Thursday, November 13, 2008

Our House

Is a very, very, very fine house
With one cat in the yard...

OK, OK, sorry! And, yes, I know the song says "two cats"--I'm working on it!

I haven't been around and blogging because (1) I succumbed to the pressure of worrying that people were actually reading my ramblings (including my husband), and (2) I've been suffering from my seasonal affliction.

No, I don't need a doctor. I need a decorator, and a budget of about $20,000. OK, I'd settle for the $1000 Trading Spaces makeover at this point and a couple of extra bodies to do the labor. You see, every few months, I get this nagging urge to move furniture. And, if you've ever read "If You Give a Mouse a Cookie," then you know how this is going to go. It's a chain reaction that results in moving, cleaning, scrubbing walls and baseboards, patching mysterious (and not-so-mysterious, since moving furniture means moving artwork) holes in walls, painting...well, you get the picture.

It usually starts innocuously. My mother-in-law is coming for Thanksgiving, along with my brother-in-law and his fiancèe, so I started thinking about where people were sleeping, where people were sitting, where people were eating, etc, etc. After that, the Christmas tree will need to go somewhere. This stream of thought then leads to the terrors of Internet Diagnosis. You know--I start visiting decorating websites and THINKING. Stewing. Mulling. Waking up at 3 a.m. and wrapping my brain around it. And, then, one day I give in to the urge and start pulling things around.

My husband doesn't like it when I do this. My twelve year old son, as oblivious as he is to most of what goes on around here, refused to help me on Monday because "Dad wouldn't like it." My husband says he wants it to look "lived in." Well, husband dear, the problem is that "lived in" around here means "cluttered and dirty, with nests of pet hair behind the sofa." At least the furniture moving results in seasonal housecleaning! Besides, you're the one who told me you wanted the Christmas tree in the living room this year.

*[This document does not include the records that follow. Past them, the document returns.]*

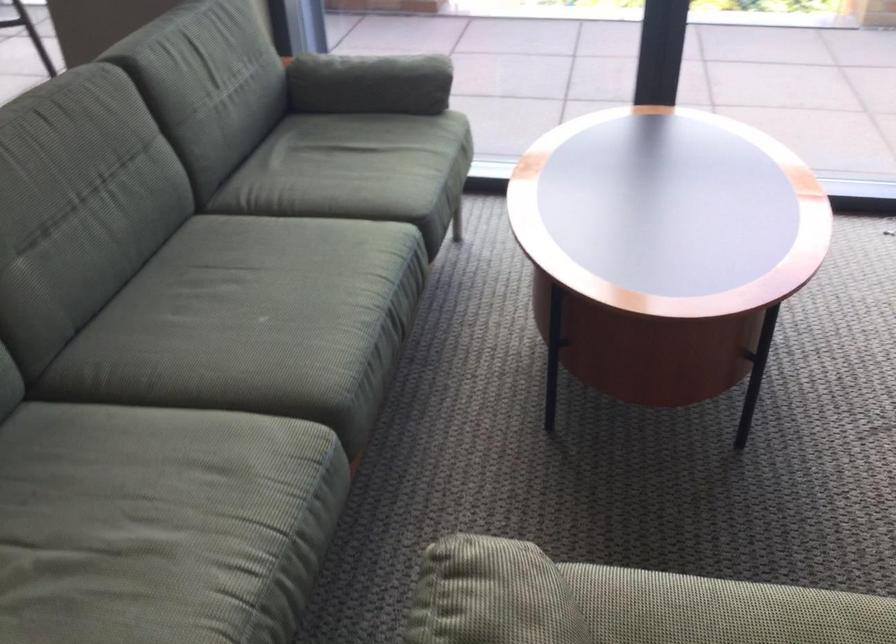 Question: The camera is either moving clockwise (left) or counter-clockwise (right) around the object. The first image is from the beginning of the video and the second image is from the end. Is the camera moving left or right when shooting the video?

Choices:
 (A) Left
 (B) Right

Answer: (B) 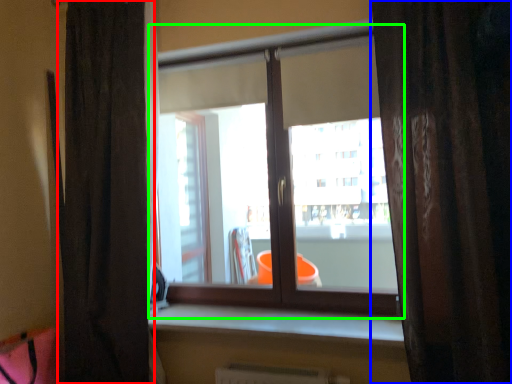 Question: Which is farther away from curtain (highlighted by a red box)? curtain (highlighted by a blue box) or window (highlighted by a green box)?

Choices:
 (A) curtain
 (B) window

Answer: (A) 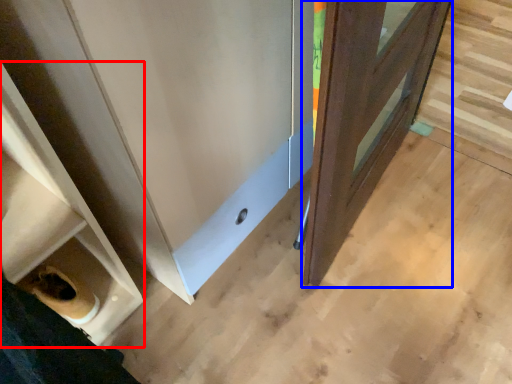 Question: Among these objects, which one is nearest to the camera, shelf (highlighted by a red box) or door (highlighted by a blue box)?

Choices:
 (A) shelf
 (B) door

Answer: (A) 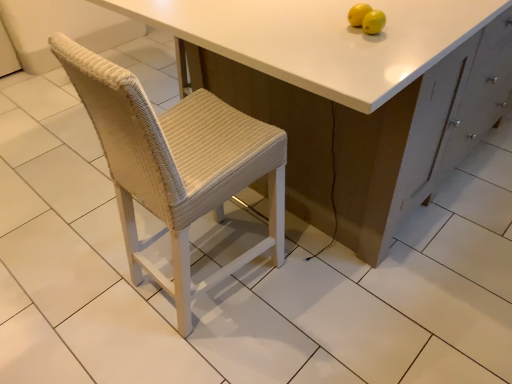 Question: From a real-world perspective, is matte white cabinet at center positioned above or below yellow matte lemons at upper right?

Choices:
 (A) above
 (B) below

Answer: (B)

Question: In the image, is matte white cabinet at center on the left side or the right side of yellow matte lemons at upper right?

Choices:
 (A) left
 (B) right

Answer: (B)

Question: From the image's perspective, is matte white cabinet at center located above or below yellow matte lemons at upper right?

Choices:
 (A) below
 (B) above

Answer: (B)

Question: From the image's perspective, is yellow matte lemons at upper right above or below matte white cabinet at center?

Choices:
 (A) below
 (B) above

Answer: (A)

Question: From a real-world perspective, is yellow matte lemons at upper right physically located above or below matte white cabinet at center?

Choices:
 (A) below
 (B) above

Answer: (B)

Question: Considering their positions, is yellow matte lemons at upper right located in front of or behind matte white cabinet at center?

Choices:
 (A) behind
 (B) front

Answer: (A)

Question: Is point click(371, 16) closer or farther from the camera than point click(305, 97)?

Choices:
 (A) farther
 (B) closer

Answer: (B) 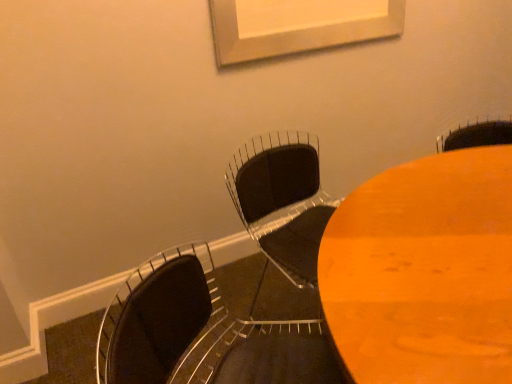 Question: Considering the relative positions of wooden table at center and matte black chair at lower left, the 2th chair viewed from the back, in the image provided, is wooden table at center behind matte black chair at lower left, the 2th chair viewed from the back,?

Choices:
 (A) no
 (B) yes

Answer: (B)

Question: Does wooden table at center appear on the right side of matte black chair at lower left, the 2th chair viewed from the back?

Choices:
 (A) yes
 (B) no

Answer: (A)

Question: Is wooden table at center facing towards matte black chair at lower left, the 1th chair in the front-to-back sequence?

Choices:
 (A) no
 (B) yes

Answer: (A)

Question: Could matte black chair at lower left, the 1th chair in the front-to-back sequence, be considered to be inside wooden table at center?

Choices:
 (A) yes
 (B) no

Answer: (B)

Question: Does wooden table at center have a greater width compared to matte black chair at lower left, the 1th chair in the front-to-back sequence?

Choices:
 (A) yes
 (B) no

Answer: (A)

Question: Is matte black chair at lower left, the 2th chair viewed from the back, to the left or to the right of black matte chair at center, positioned as the first chair in back-to-front order, in the image?

Choices:
 (A) left
 (B) right

Answer: (A)

Question: Relative to black matte chair at center, positioned as the first chair in back-to-front order, is matte black chair at lower left, the 2th chair viewed from the back, in front or behind?

Choices:
 (A) front
 (B) behind

Answer: (A)

Question: In terms of height, does matte black chair at lower left, the 1th chair in the front-to-back sequence, look taller or shorter compared to black matte chair at center, positioned as the first chair in back-to-front order?

Choices:
 (A) short
 (B) tall

Answer: (B)

Question: Looking at the image, does matte black chair at lower left, the 1th chair in the front-to-back sequence, seem bigger or smaller compared to black matte chair at center, positioned as the 2th chair in front-to-back order?

Choices:
 (A) big
 (B) small

Answer: (A)

Question: Is black matte chair at center, positioned as the first chair in back-to-front order, inside or outside of matte black chair at lower left, the 1th chair in the front-to-back sequence?

Choices:
 (A) outside
 (B) inside

Answer: (A)

Question: From a real-world perspective, is black matte chair at center, positioned as the first chair in back-to-front order, physically located above or below matte black chair at lower left, the 1th chair in the front-to-back sequence?

Choices:
 (A) above
 (B) below

Answer: (B)

Question: Considering the positions of point (288, 278) and point (142, 329), is point (288, 278) closer or farther from the camera than point (142, 329)?

Choices:
 (A) farther
 (B) closer

Answer: (A)

Question: Is black matte chair at center, positioned as the 2th chair in front-to-back order, taller or shorter than matte black chair at lower left, the 2th chair viewed from the back?

Choices:
 (A) short
 (B) tall

Answer: (A)

Question: Is wooden table at center taller or shorter than black matte chair at center, positioned as the 2th chair in front-to-back order?

Choices:
 (A) short
 (B) tall

Answer: (B)

Question: From a real-world perspective, is wooden table at center above or below black matte chair at center, positioned as the first chair in back-to-front order?

Choices:
 (A) below
 (B) above

Answer: (A) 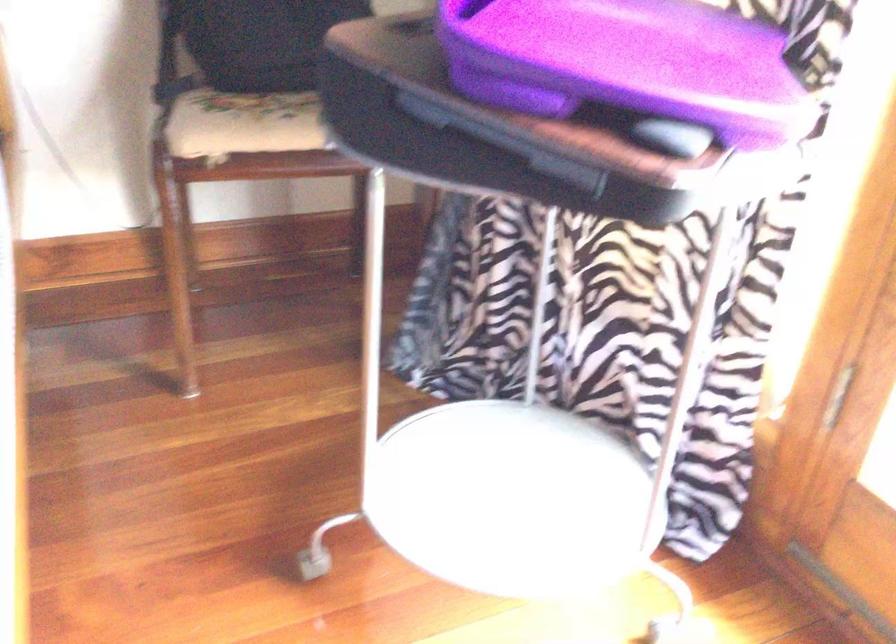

So, why do I do it? Well, primarily because our family is slowly exiting the toddler/pre-school phase. As the big, chunky toys slowly meander out of our house (or, at least to the basement, since they're old enough to get it out themselves, or just go down there and play with it), it leaves SPACE. In the meantime, our needs change. We now need more room for hobbies and board games, rather than the vast floor space we needed when they were playing with Little People all over my kitchen floor. It's like one of those sliding puzzles--you move one piece, and that leaves a space into which you can now move something else.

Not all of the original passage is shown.